Кстати, я никогда не был борцом, демонстрантом, подписантом. Быть борцом значит бороться. А борьба предполагает диалог. Как в тюрьме, где есть заключенный и надзиратель, и между ними существует диалог. Я не мог представить свой диалог с властью. Мне с коммунистами говорить было не о чем. Поэтому я старался по возможности жить тихо.
– А ситуация казалась вам безвыходной?
– Да. Та ситуация была совершенно и абсолютно безвыходной. Казалось, что она будет такой всегда, вечно. И то, что я здесь, для меня спасение.
Когда к нам домой приходил милиционер и спрашивал моего отца-коммуниста, который за свой партбилет отдал бы жизнь, обо мне, я понимал эту «игру», этот абсурд. «Ваш сын где-нибудь работает?» – спрашивал он отца. Отец наивно задавал ему свой вопрос: «А что, мой сын обокрал ларек?» Милиционер в ответ: «Нет, не обокрал, но у нас ведь все должны работать!» Отец: «Мой сын работает с утра до вечера». Представитель власти: «Но ведь он должен на что-то есть». Отец: «Я его кормлю, он мой сын».

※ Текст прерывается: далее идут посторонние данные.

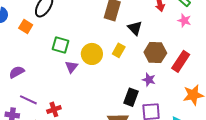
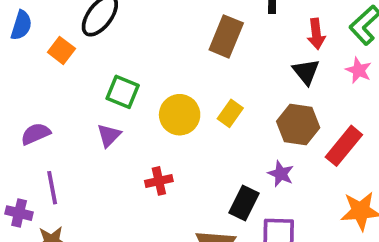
black triangle: (135, 28) -> (306, 72), moved
purple triangle: (71, 67) -> (109, 135), moved
purple line: (28, 100) -> (52, 188), turned 48
red cross: (54, 109) -> (159, 181), moved

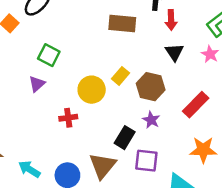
red arrow: (316, 34) -> (171, 20), moved
brown rectangle: (226, 36) -> (122, 24), turned 68
yellow circle: (180, 115) -> (92, 90), moved
brown hexagon: (298, 125) -> (151, 87), moved

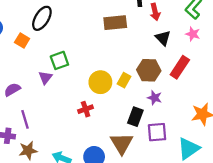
green square: (49, 55) -> (59, 60), turned -36
yellow rectangle: (121, 76) -> (124, 80), moved
purple triangle: (37, 84) -> (45, 78), moved
red rectangle: (196, 105) -> (180, 67), moved

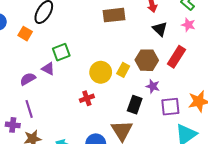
purple triangle: (45, 78) -> (48, 69), turned -40
purple semicircle: (12, 90) -> (28, 79), moved
purple square: (157, 132) -> (170, 107), moved

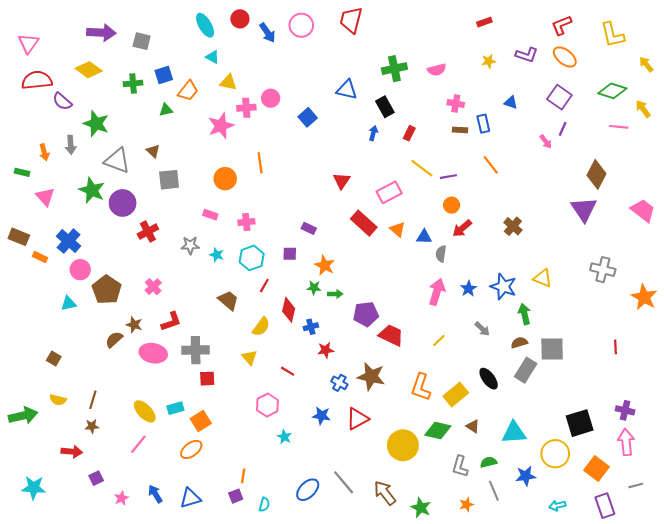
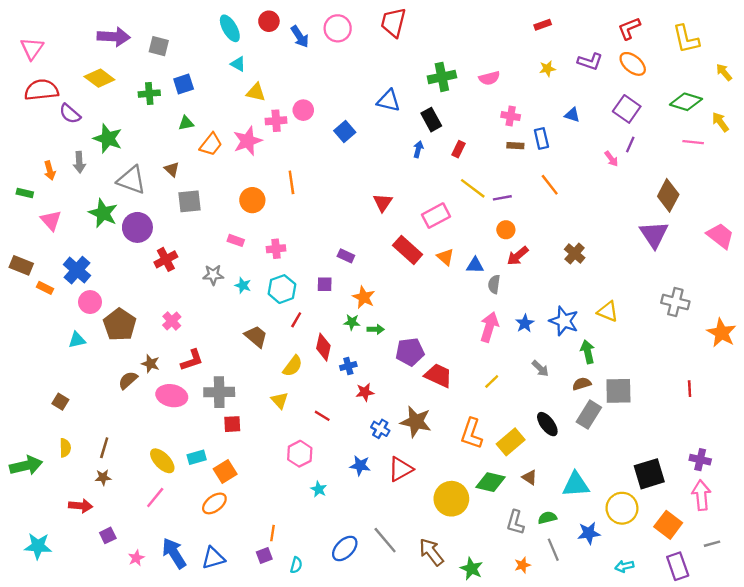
orange trapezoid: (188, 91) -> (211, 144), moved
yellow semicircle: (58, 400) -> (65, 448), turned -105
blue arrow: (155, 494) -> (174, 553), size x1.5

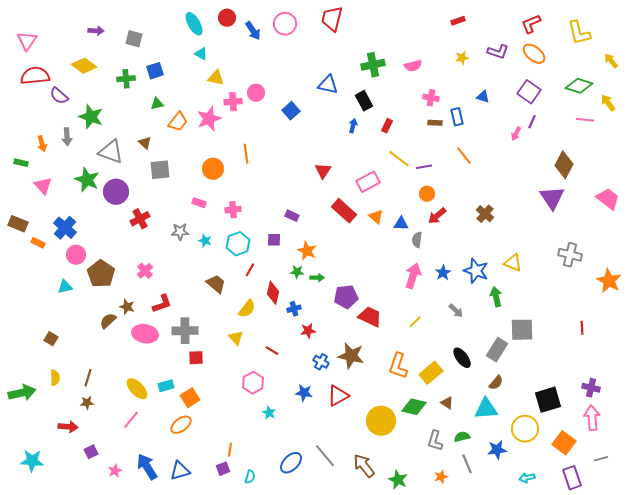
purple arrow: (114, 37) -> (96, 31), size x0.6
pink arrow: (611, 159) -> (516, 134), turned 64
brown semicircle: (582, 384) -> (496, 383), moved, turned 147

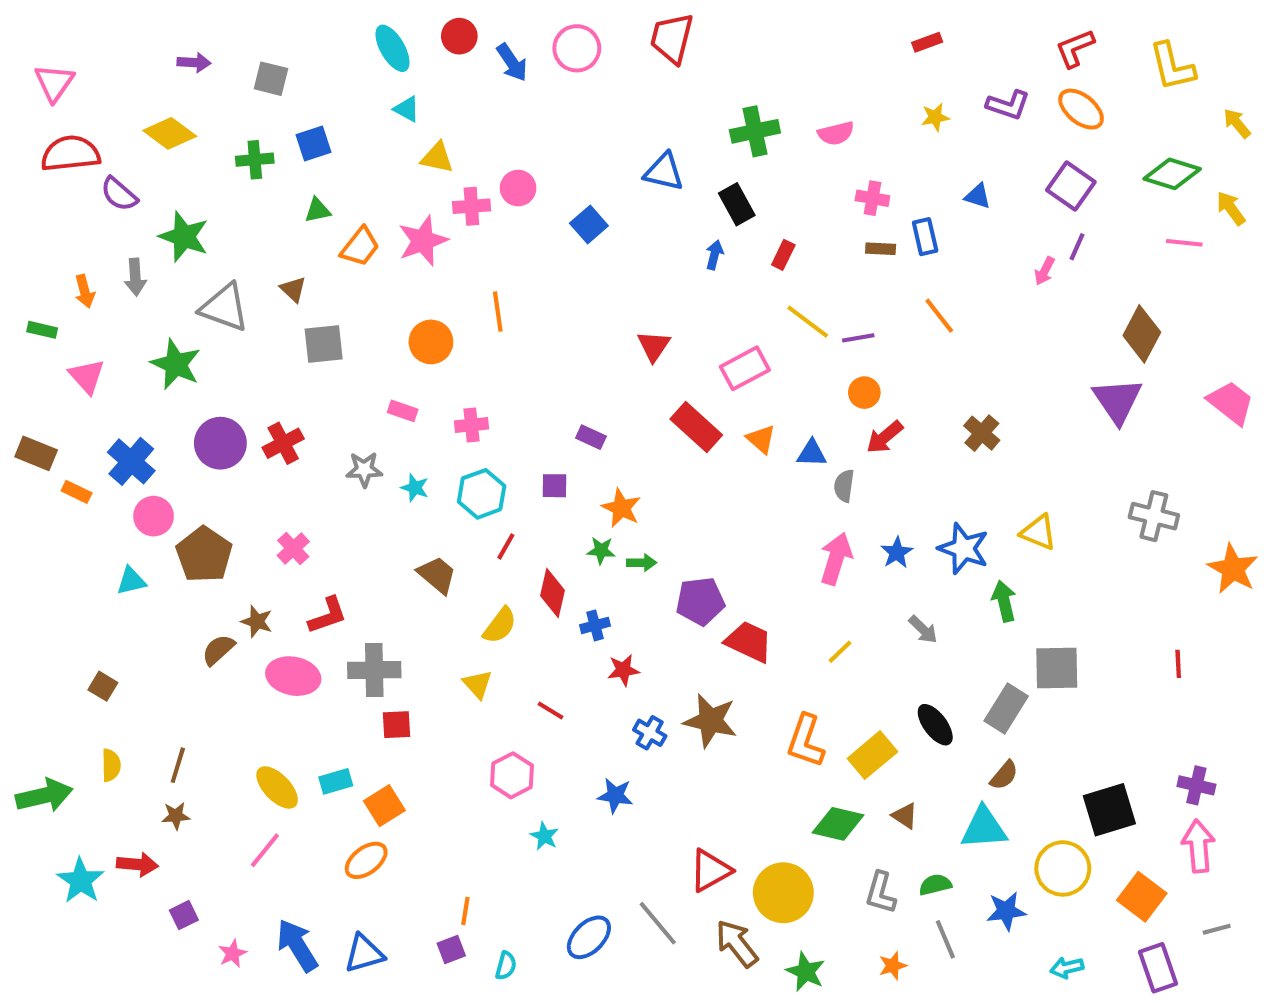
purple circle: (116, 192) -> (220, 443), moved
red triangle: (338, 396) -> (710, 870), moved
yellow circle: (381, 421) -> (783, 893), moved
cyan star: (32, 461) -> (81, 881), moved, turned 30

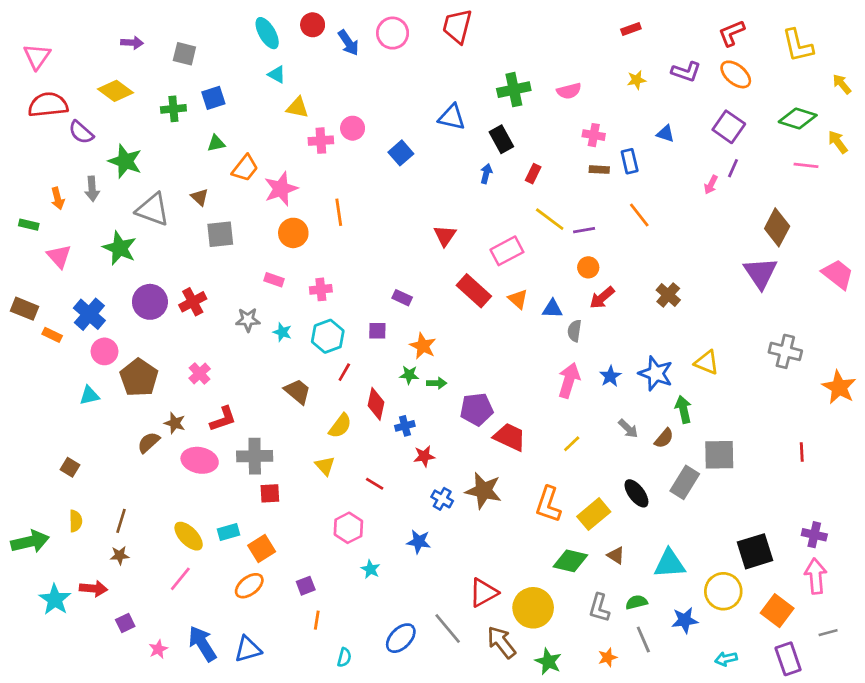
pink star: (423, 241) -> (281, 189), moved
brown semicircle: (1004, 775) -> (664, 438), moved
purple square: (451, 949) -> (306, 586), moved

Я чувствовал себя абсолютно чужим в той системе античеловеческих координат, зародившихся при Сталине, для которого все люди были «винтиками» в государственной системе. Их можно было или выстроить в шеренгу, или в случае малейшего неповиновения просто закопать…
Париж, 1989
Глава 3. Главный редактор радио «Свобода» Владимир Матусевич; «Из командировки в Данию я вернулся другим человеком…»

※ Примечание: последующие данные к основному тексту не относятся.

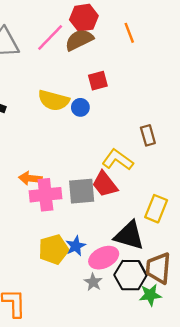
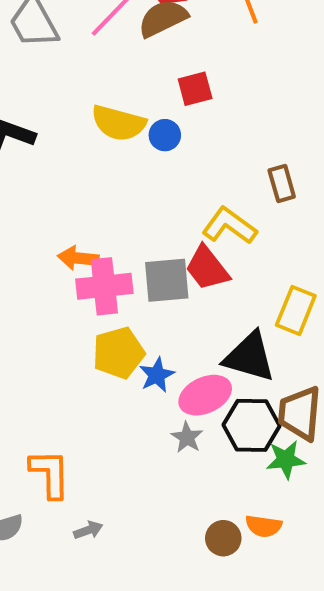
yellow pentagon: (54, 249) -> (118, 353), moved

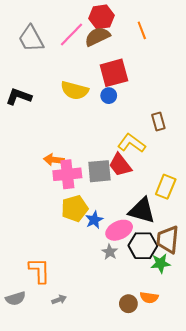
red square: (195, 89) -> (114, 73), size x1.6
blue circle: (165, 135) -> (109, 96), moved

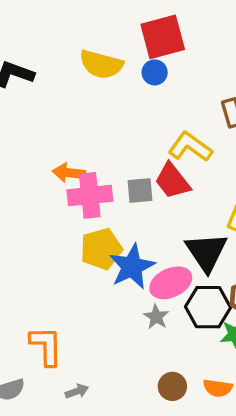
gray square: (99, 171) -> (140, 191), size x0.7
black triangle: (142, 211) -> (206, 252), turned 40
blue star: (94, 220) -> (132, 267), size x1.6
brown circle: (128, 304) -> (172, 386), moved

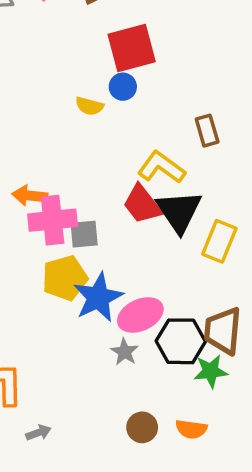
yellow semicircle: (101, 64) -> (89, 106), moved, size x0.6
gray square: (140, 191) -> (84, 234), moved
black triangle: (206, 252) -> (179, 211), moved

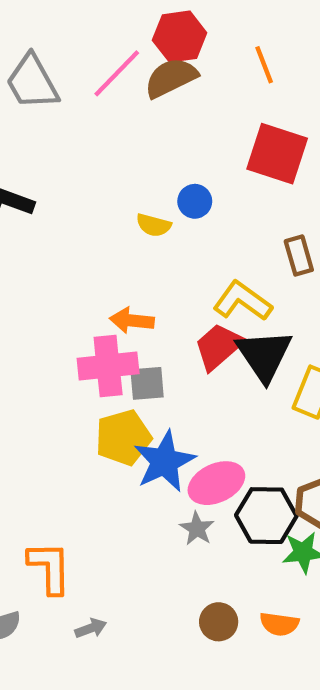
red square: (132, 48) -> (277, 154), moved, turned 33
orange arrow: (30, 196) -> (132, 321), moved
red trapezoid: (142, 204) -> (219, 347), turned 87

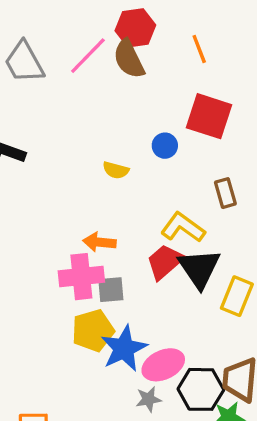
brown semicircle: (171, 78) -> (129, 59), turned -90
blue circle: (195, 201) -> (165, 146), moved
gray star: (197, 529) -> (148, 399), turned 30

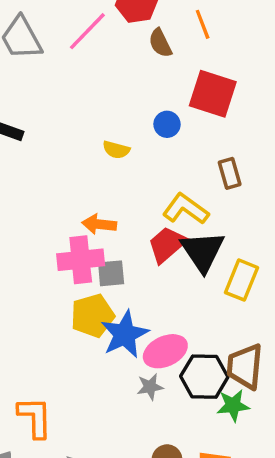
brown semicircle: (129, 59) -> (160, 43), moved, size x0.7

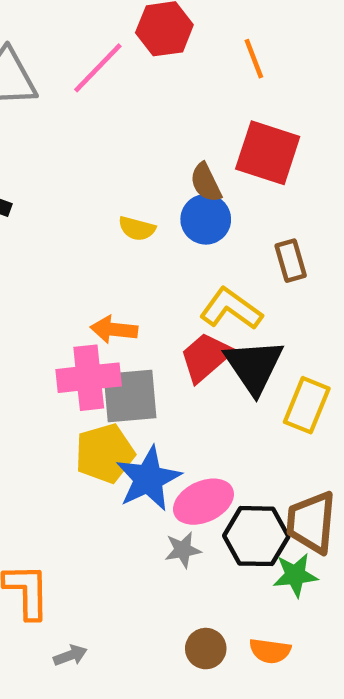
brown semicircle: (160, 43) -> (206, 183), moved
blue circle: (167, 124) -> (206, 219), moved, size x1.4
gray square: (111, 273) -> (130, 396), size x1.5

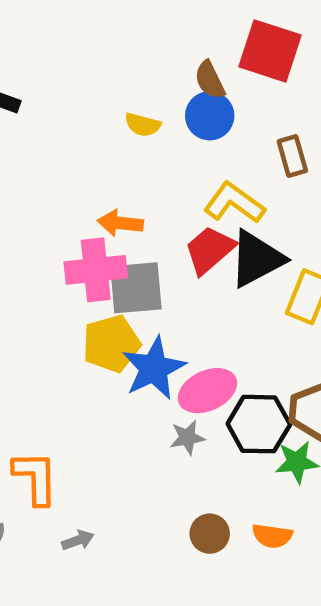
black triangle: (254, 366) -> (257, 259), turned 36

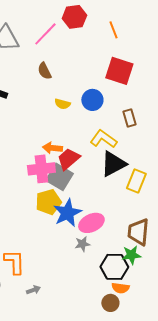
brown semicircle: (210, 80) -> (44, 71), moved
red trapezoid: (210, 250) -> (68, 159), moved
gray square: (136, 288) -> (59, 177), turned 36
black hexagon: (259, 424) -> (114, 267), moved
brown circle: (210, 534) -> (110, 303), moved

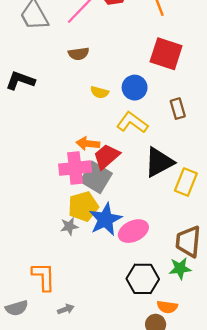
brown semicircle: (44, 71) -> (79, 54), turned -72
yellow L-shape: (103, 139) -> (132, 123), moved
gray star: (82, 244) -> (69, 226), moved
black hexagon: (114, 267) -> (143, 279), moved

– По профессии я был киноведом, работал в институте истории культуры, специализировался на скандинавском кино. Писал диссертацию о норвежском писателе Нурдале Григе. На борту канадского бомбардировщика он погиб под Берлином, хотя летчиком не был. Изучая творчество Грига, его жизнь, я испытал глубочайший шок, после которого не мог продолжать работу. Дело в том, что в конце 30-х годов, после испанской гражданской войны, в самое страшное время сталинских «чисток» он жил в Советском Союзе. Членом партии не был, но считал себя ярым коммунистом. Мне удалось найти людей, которые его знали в Москве, и они поведали следующее: у Грига была любимая женщина, латышка по национальности, советская гражданка. Он описывает ее в своем романе «Мир еще может стать молодым», в котором практически оправдывает ужас террора, сталинские процессы. На русский язык роман не переводился. И вот после того как я узнал с абсолютной степенью достоверности, что он выдал НКВД эту женщину, выдал совершенно спокойно, уверовав в то, что это предательство по отношению к ней необходимо для дела коммунизма, и она исчезла на Лубянке, я уже не мог заниматься творчеством этого негодяя. Диссертацию свою я не дописал.